Re: Optimizing Kafka Stream

2014-06-02 Thread Raphael Hsieh
Thanks for the tips Chi,
I'm a little confused about the partitioning. I had thought that the number
of partitions was determined by the amount of parallelism in the topology.
For example if I said .parallelismHint(4), then I would have 4 different
partitions. Is this not the case ?
Is there a set number of partitions my topology has that I need to increase
in order to have higher parallelism ?

Thanks


On Sat, May 31, 2014 at 11:50 AM, Chi Hoang c...@groupon.com wrote:

 Raphael,
 You can try tuning your parallelism (and num workers).

 For Kafka 0.7, your spout parallelism could max out at: # brokers x #
 partitions (for the topic).  If you have 4 Kafka brokers, and your topic
 has 5 partitions, then you could set the spout parallelism to 20 to
 maximize the throughput.

 For Kafka 0.8+, your spout parallelism could max out at # partitions for
 the topic, so if your topic has 5 partitions, then you would set the spout
 parallelism to 5.  To increase parallelism, you would need to increase the
 number of partitions for your topic (by using the add partitions utility).

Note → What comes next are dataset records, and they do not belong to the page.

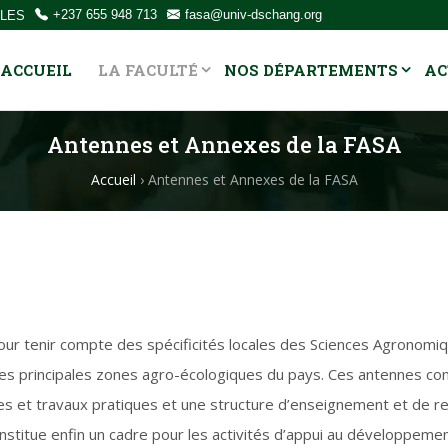
OLES
+237 655 948 713
fasa@univ-dschang.org
ACCUEIL
LA FACULTÉ
NOS DÉPARTEMENTS
AC
Antennes et Annexes de la FASA
Accueil
›
Antennes et Annexes de la FASA
 pour tenir compte des spécificités locales des Sciences Agronomiq
es principales zones agro-écologiques du pays. Ces antennes con
s et travaux pratiques et une structure d’enseignement et de re
onstitue enfin un cadre pour les activités d’appui au développemen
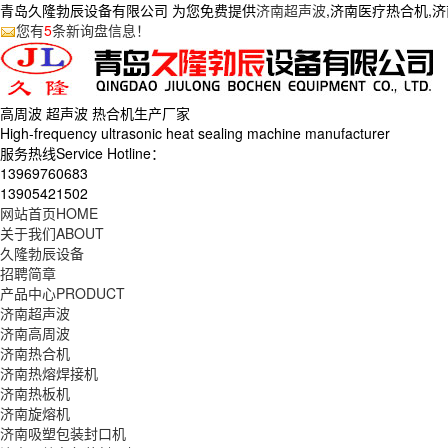
青岛久隆勃辰设备有限公司 为您免费提供
济南超声波
,济南医疗热合机,
您有
5
条新询盘信息！
高周波 超声波 热合机生产
厂家
High-frequency ultrasonic heat sealing machine manufacturer
服务热线Service Hotline：
13969760683
13905421502
网站首页
HOME
关于我们
ABOUT
久隆勃辰设备
招聘简章
产品中心
PRODUCT
济南超声波
济南高周波
济南热合机
济南热熔焊接机
济南热板机
济南旋熔机
济南吸塑包装封口机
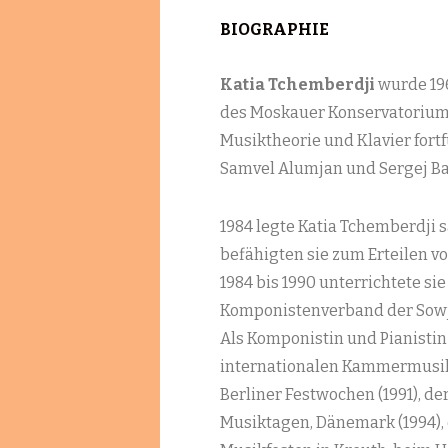
BIOGRAPHIE
Katia Tchemberdji
wurde 196
des Moskauer Konservatoriums
Musiktheorie und Klavier fortf
Samvel Alumjan und Sergej Ba
1984 legte Katia Tchemberdji
befähigten sie zum Erteilen v
1984 bis 1990 unterrichtete s
Komponistenverband der Sowjet
Als Komponistin und Pianistin
internationalen Kammermusikf
Berliner Festwochen (1991), de
Musiktagen, Dänemark (1994), 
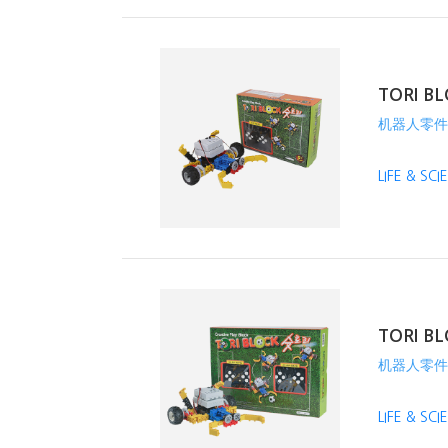
TORI BL
机器人零件
LIFE & SC
TORI BL
机器人零件
LIFE & SC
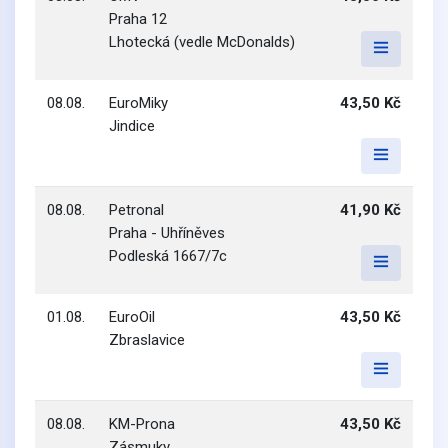
Praha 12
Lhotecká (vedle McDonalds)
08.08.
EuroMiky
43,50 Kč
Jindice
08.08.
Petronal
41,90 Kč
Praha - Uhříněves
Podleská 1667/7c
01.08.
EuroOil
43,50 Kč
Zbraslavice
08.08.
KM-Prona
43,50 Kč
Zásmuky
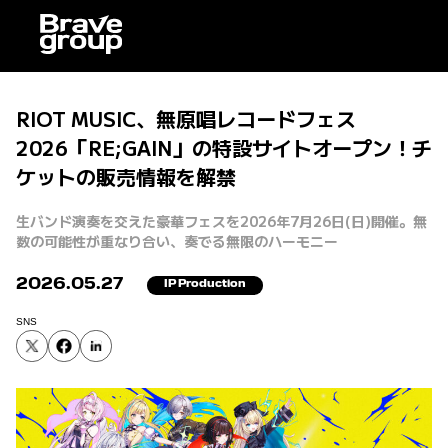
RIOT MUSIC、無原唱レコードフェス
2026「RE;GAIN」の特設サイトオープン！チ
ケットの販売情報を解禁
生バンド演奏を交えた豪華フェスを2026年7月26日(日)開催。無
数の可能性が重なり合い、奏でる無限のハーモニー
2026.05.27
IP Production
SNS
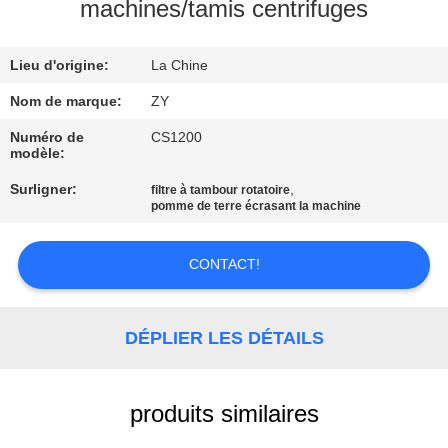
machines/tamis centrifuges
CONTRÔLE
Lieu d'origine:
La Chine
DE
QUALITÉ
Nom de marque:
ZY
Numéro de
CS1200
modèle:
CONTACTEZ-
Surligner:
,
filtre à tambour rotatoire
NOUS
pomme de terre écrasant la machine
NOUVELLES
CONTACT!
DEMANDEZ
DÉPLIER LES DÉTAILS
UNE
CITATION
produits similaires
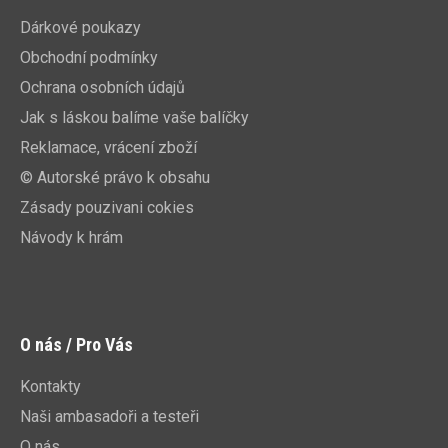
Dárkové poukazy
Obchodní podmínky
Ochrana osobních údajů
Jak s láskou balíme vaše balíčky
Reklamace, vrácení zboží
© Autorské právo k obsahu
Zásady pouzivani cokies
Návody k hrám
O nás / Pro Vás
Kontakty
Naši ambasadoři a testeři
O nás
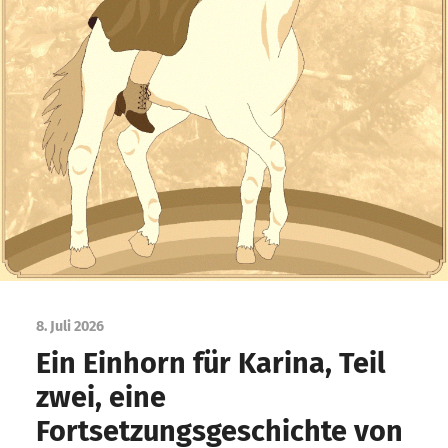
8. Juli 2026
Ein Einhorn für Karina, Teil
zwei, eine
Fortsetzungsgeschichte von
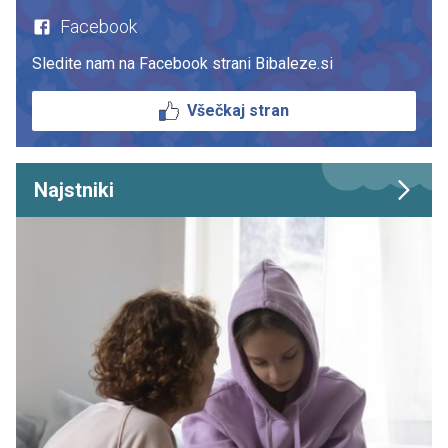
Facebook
Sledite nam na Facebook strani Bibaleze.si
Všečkaj stran
Najstniki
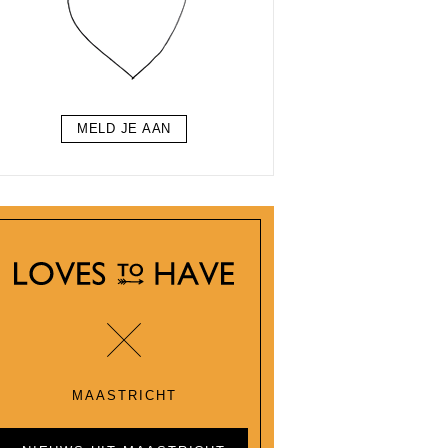
MELD JE AAN
MAASTRICHT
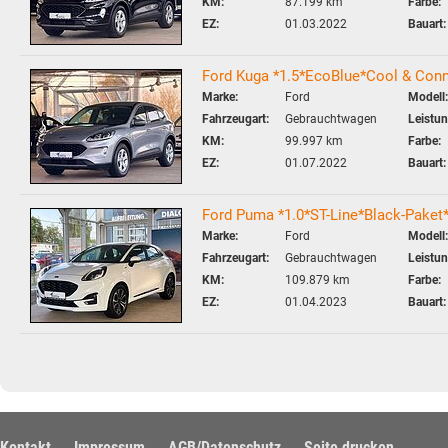
KM:
87.199 km
Farbe:
EZ:
01.03.2022
Bauart:
Ford Kuga *1.5*EcoBlue*Cool & Con
Marke:
Ford
Modell:
Fahrzeugart:
Gebrauchtwagen
Leistun
KM:
99.997 km
Farbe:
EZ:
01.07.2022
Bauart:
Ford Puma *1.0*ST-Line*Black-Pak
Marke:
Ford
Modell:
Fahrzeugart:
Gebrauchtwagen
Leistun
KM:
109.879 km
Farbe:
EZ:
01.04.2023
Bauart:
Kontakt
Impressum
AGB/Datenschutz
Seite drucken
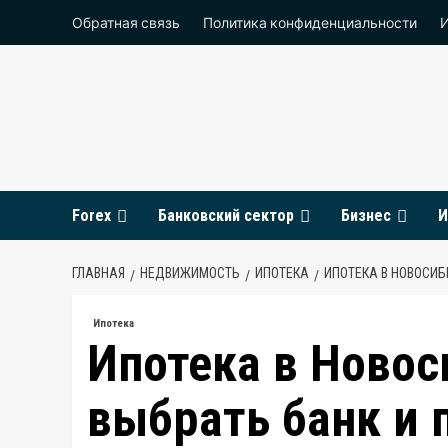
Перейти
Обратная связь
Политика конфиденциальности
к
содержимому
Forex
Банковский сектор
Бизнес
И
ГЛАВНАЯ
НЕДВИЖИМОСТЬ
ИПОТЕКА
ИПОТЕКА В НОВОСИБ
Ипотека
Ипотека в Новос
выбрать банк и 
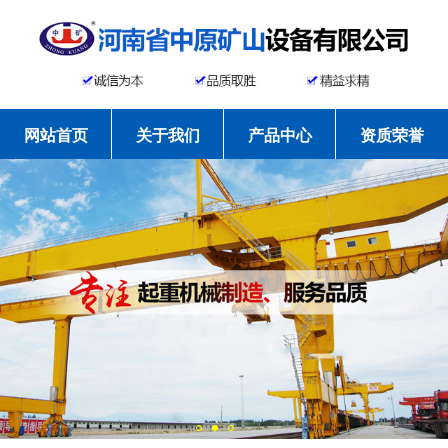
网站首页
关于我们
产品中心
资质荣誉
工程案例
新闻资讯
常见问题
联系我们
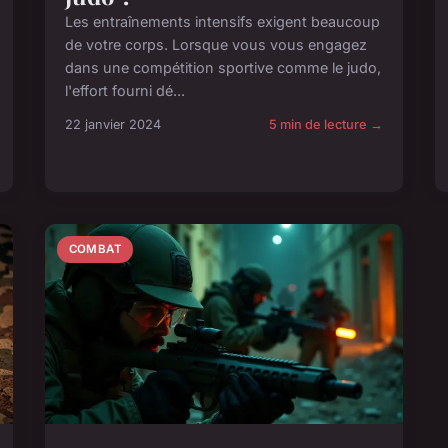
Les entraînements intensifs exigent beaucoup
de votre corps. Lorsque vous vous engagez
dans une compétition sportive comme le judo,
l'effort fourni dé...
22 janvier 2024
5 min de lecture →
COMBAT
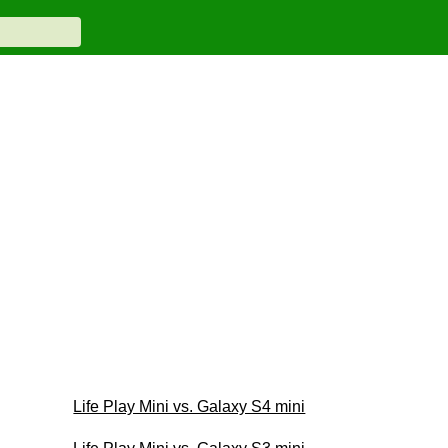
Life Play Mini vs. Galaxy S4 mini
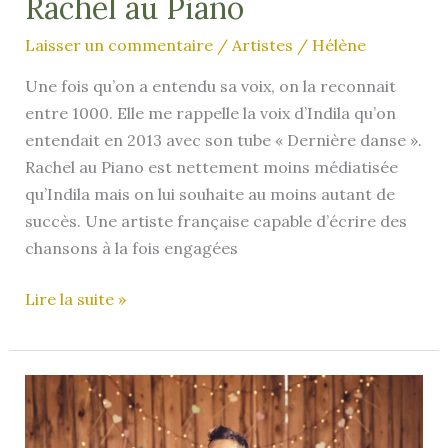
Rachel au Piano
Laisser un commentaire
/
Artistes
/
Hélène
Une fois qu’on a entendu sa voix, on la reconnait
entre 1000. Elle me rappelle la voix d’Indila qu’on
entendait en 2013 avec son tube « Dernière danse ».
Rachel au Piano est nettement moins médiatisée
qu’Indila mais on lui souhaite au moins autant de
succès. Une artiste française capable d’écrire des
chansons à la fois engagées
Rachel
Lire la suite »
au
Piano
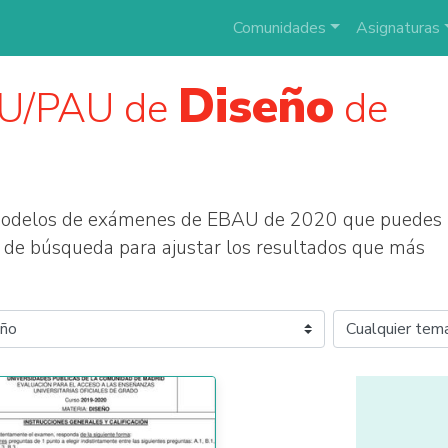
Comunidades
Asignaturas
Diseño
AU/PAU de
de
 modelos de exámenes de EBAU de 2020 que puedes
tros de búsqueda para ajustar los resultados que más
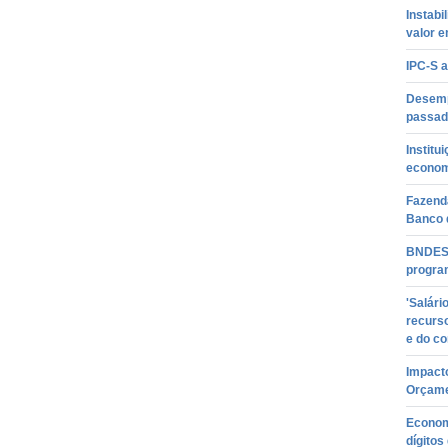
Instabi
valor 
IPC-S 
Desemp
passad
Institu
econom
Fazenda
Banco 
BNDES 
progra
'Salári
recurso
e do c
Impacto
Orçame
Economi
dígitos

 As for the number of workers, setting it to 1 means that your spout will
 only run on a single Storm node, and would likely share resources with
 other Storm processes (spouts and bolts).  I recommend to increase the
 number of workers so Storm has a chance to spread out the work, and keep a
 good balance.

 Hope this helps.

 Chi


 On Fri, May 30, 2014 at 4:24 PM, Raphael Hsieh raffihs...@gmail.com
 wrote:

 I am in the process of optimizing my stream. Currently I expect 5 000 000
 tuples to come out of my spout per minute. I am trying to beef up my
 topology in order to process this in real time without falling behind.

 For some reason my batch size is capping out at 83 thousand tuples. I
 can't seem to make it any bigger. the processing time doesn't seem to get
 any smaller than 2-3 seconds either.
 I'm not sure how to configure the topology to get any faster / more
 efficient.

 Currently all the topology does is a groupby on time and an aggregation
 (Count) to aggregate everything.

 Here are some data points i've figured out.

 Batch Size:5mb
 num-workers: 1
 parallelismHint: 2
 (I'll write this a 5mb, 1, 2)

 5mb, 1, 2 = 83K tuples / 6s
 10mb, 1, 2 = 83k / 7s
 5mb, 1, 4 = 83k / 6s
 5mb, 2, 4 = 83k / 3s
 5mb, 3, 6 = 83k / 3s
 10mb, 3, 6 = 83k / 3s

 Can anybody help me figure out how to get it to process things faster ?

 My maxSpoutPending is at 1, but when I increased it to 2 it was the same.
 MessageTimeoutSec = 100

 I've been following this blog: https://gist.github.com/mrflip/5958028
 to an extent, not everything word for word though.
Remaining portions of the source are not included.